Parallelizing Jest and Cypress.io Tests on CircleCI

At Artsy, exploring ways to improve the developer experience is part of our makeup. Whether it’s implementing hot-swapping for Express.js or integrating the Rust-based SWC compiler into our front-end build pipeline, we’re always trying to reduce the amount of time it takes for a code cycle to take place. CI is no exception. When a developer opens a PR, we want to ensure they get timely feedback. Do their unit tests pass? Does the app build correctly? And how about smoke tests? Each of these jobs are complex processes that take time, and the more one can parallelize said tasks the less devs will need to wait. Scaled out to a whole engineering org, minor improvements to CI can be radical.

In this regard, two things came across our radar recently that we’d like to share: sharding via Jest, and a (free) way to parallelize Cypress.io integration tests via CircleCI’s split command.

Sharding in Jest

“What is sharding?” Good question! In short, it means “a small part of a whole”. The database community has employed sharding techniques for decades, where a large database is split up into smaller, more manageable chunks, usually to improve performance at scale. The same idea can be applied to any process or task involving a lot of data, including tests.
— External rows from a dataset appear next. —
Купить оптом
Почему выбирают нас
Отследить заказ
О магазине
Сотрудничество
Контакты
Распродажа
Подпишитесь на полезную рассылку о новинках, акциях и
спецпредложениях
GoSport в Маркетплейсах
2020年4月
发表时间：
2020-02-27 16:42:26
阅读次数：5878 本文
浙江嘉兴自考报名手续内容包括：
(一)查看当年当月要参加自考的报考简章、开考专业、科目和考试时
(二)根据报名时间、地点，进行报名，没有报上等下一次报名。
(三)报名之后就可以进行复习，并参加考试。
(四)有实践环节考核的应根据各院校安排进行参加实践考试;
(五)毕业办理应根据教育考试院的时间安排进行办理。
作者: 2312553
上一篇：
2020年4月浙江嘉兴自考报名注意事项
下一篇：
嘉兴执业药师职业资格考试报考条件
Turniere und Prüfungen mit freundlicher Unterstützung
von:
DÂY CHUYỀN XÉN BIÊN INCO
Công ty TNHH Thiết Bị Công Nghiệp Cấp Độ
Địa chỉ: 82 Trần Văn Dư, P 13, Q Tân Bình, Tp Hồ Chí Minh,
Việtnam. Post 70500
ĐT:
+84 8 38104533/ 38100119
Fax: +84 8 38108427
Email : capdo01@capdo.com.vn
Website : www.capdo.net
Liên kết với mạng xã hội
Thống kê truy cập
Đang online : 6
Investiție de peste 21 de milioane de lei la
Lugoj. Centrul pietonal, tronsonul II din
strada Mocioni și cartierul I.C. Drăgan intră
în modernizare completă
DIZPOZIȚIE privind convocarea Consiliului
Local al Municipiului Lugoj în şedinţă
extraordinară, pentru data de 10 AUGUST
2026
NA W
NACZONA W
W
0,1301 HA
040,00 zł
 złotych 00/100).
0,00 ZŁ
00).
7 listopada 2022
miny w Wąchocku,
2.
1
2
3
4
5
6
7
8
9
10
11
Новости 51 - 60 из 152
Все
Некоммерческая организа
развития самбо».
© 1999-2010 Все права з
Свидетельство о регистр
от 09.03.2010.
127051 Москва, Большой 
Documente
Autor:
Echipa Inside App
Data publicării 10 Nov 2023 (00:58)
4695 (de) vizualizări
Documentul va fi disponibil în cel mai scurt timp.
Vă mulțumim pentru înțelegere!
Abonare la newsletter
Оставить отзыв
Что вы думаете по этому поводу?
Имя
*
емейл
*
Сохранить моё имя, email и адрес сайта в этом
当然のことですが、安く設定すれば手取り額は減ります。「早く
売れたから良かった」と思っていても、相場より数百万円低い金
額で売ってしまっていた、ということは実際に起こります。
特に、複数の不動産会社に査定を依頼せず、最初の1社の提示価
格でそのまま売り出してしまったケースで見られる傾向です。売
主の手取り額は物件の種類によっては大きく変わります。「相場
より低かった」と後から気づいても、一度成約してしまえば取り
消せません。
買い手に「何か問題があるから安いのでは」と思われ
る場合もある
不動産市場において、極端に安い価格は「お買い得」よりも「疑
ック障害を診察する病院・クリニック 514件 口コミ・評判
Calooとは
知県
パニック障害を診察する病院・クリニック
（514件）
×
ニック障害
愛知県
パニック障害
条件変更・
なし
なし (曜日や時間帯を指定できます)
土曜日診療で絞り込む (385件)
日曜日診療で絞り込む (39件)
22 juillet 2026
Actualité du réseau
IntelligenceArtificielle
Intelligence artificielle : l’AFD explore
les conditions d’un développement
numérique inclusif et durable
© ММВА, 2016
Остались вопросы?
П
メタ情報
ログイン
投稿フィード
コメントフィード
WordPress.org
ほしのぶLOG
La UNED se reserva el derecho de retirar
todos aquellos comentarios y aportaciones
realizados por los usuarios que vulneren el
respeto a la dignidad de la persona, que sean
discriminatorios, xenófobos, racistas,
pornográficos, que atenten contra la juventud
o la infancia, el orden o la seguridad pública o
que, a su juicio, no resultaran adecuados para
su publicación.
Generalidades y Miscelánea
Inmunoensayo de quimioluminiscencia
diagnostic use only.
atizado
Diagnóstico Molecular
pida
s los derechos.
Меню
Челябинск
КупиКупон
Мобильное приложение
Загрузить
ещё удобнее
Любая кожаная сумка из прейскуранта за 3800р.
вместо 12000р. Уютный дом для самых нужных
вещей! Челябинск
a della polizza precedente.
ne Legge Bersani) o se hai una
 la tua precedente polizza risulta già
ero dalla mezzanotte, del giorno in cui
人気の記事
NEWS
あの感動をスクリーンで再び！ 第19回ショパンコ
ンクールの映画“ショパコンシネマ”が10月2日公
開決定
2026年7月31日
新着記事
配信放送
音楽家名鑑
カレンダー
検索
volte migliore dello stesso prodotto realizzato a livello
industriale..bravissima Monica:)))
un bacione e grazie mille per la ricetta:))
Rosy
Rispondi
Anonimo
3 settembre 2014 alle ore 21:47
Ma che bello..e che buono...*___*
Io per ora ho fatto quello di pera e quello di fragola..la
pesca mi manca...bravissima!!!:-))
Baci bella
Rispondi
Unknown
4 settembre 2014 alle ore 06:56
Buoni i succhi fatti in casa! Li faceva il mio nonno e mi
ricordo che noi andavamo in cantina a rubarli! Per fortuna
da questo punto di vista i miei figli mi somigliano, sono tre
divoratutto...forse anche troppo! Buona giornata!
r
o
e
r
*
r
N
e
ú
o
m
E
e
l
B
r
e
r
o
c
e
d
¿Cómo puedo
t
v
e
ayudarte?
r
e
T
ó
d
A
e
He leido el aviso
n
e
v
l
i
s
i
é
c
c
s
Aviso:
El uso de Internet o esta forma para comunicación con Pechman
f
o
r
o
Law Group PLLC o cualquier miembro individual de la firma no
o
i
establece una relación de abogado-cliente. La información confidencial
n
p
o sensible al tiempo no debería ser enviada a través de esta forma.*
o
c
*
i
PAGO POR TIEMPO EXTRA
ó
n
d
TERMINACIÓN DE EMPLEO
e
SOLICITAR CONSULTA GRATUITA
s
Think about it like this. Imagine an app that has thousands of tests. One can open up their terminal and run yarn test and execute all of the tests at once in a single process, or one can open two terminal tabs and run yarn test src/utils and yarn test src/routes, and have both processes allocate a pool of memory to complete each (smaller) subset of tasks. Because each process has its own memory pool the performance characteristics are generally better, and thus the overall time required to run our tests is reduced / decreased. Running each of these commands scoped to a particular folder is easy enough, but in a CI environment this is somewhat cumbersome; we’d need to define two new jobs and then the conditions in which they run, increasing the scope and complexity of our configuration file.

This is where Jest’s new sharding feature comes into play, which taps nicely into most modern CI runners. Using a hypothetical app containing 100 tests, here’s a quick example of how it works:

$ yarn jest --shard 1/5

What this says is: take the total number of tests (100), divide them into five buckets (containing 20 tests each), and execute the test runner against the first bucket (the first 20 tests). Continuing:

$ yarn jest --shard 2/5

Now take the second bucket and execute the next 20 tests – and so on. Simple enough.

Taking this further, we could turn this into a bash loop, including an & symbol to run things in parallel and automating some of the redundancy away:

BUCKETS=5

for i in {1..${BUCKETS}}
do
   yarn jest --shard $i/$BUCKETS &
done

For many the above snippet should be sufficient to speed up your test suite, but who wants to write bash loops? Thankfully, most modern CI task runners contain the ability to split jobs into separate processes programatically and so this kind of logic is unnecessary.

Here’s how to do this in Circle CI:

test:
  parallelism: 5
  steps:
    - run: yarn test --shard=$(expr $CIRCLE_NODE_INDEX + 1)/$CIRCLE_NODE_TOTAL

Set a parallelism value, and drop the jest command into a cool one-liner. The variable CIRCLE_NODE_INDEX refers to which container index the job is running on, and CIRCLE_NODE_TOTAL points to the value of parallelism.

On Artsy.net, we’ve been able to reduce the average time it takes to run our unit tests from around ~10 minutes per PR to just above 2m. A 4-5x performance improvement.

Parallelizing Cypress.io Integration Tests (For Free)

For those who want robust integration test coverage, Cypress.io has been a game-changer due to its reliability and ease of use. Here at Artsy we use it in a number of apps, most notably Integrity. One complaint, however, is just how slow it is. This is reasonable; Cypress is simulating a user browsing your website and sometimes a user needs to do x and y (such as logging in) before they can do z. At scale this can really slow things down and lead to bottlenecks, especially if deploys are dependent on all of your integration tests passing.

The Cypress.io team has recognized this bottleneck and released the Cypress Dashboard, a paid product which includes the ability to unlock parallelized tests on your CI. For those willing to pay for another SAAS product this will get the job done well, but for those with leaner budgets there’s another way to accomplish this for free, and on CircleCI it’s very easy to setup via the CircleCI CLI command split.

You can check out the full example here, but in short:

integration:
  parallelism: 5
  run: |
    TESTS=$(circleci tests glob "cypress/integration" | circleci tests split | paste -sd ',')
    cypress run --spec $TESTS

We use the circleci tests glob command to gather all of our tests, and then pipe that into the circleci tests split which will divide our tests into buckets, similar to how Jest’s --shard command works up above. We then assign that to a $TESTS variable and pass it into cypress run --spec $TESTS. CircleCI sees the parallelism prop in the config and automatically divides our tests into 5 separate containers, each running a small subset of our integration tests in parallel.

On Artsy.net, our smoke tests times have gone from around ~7m on average down to ~3m. A huge reduction for only a few lines of config!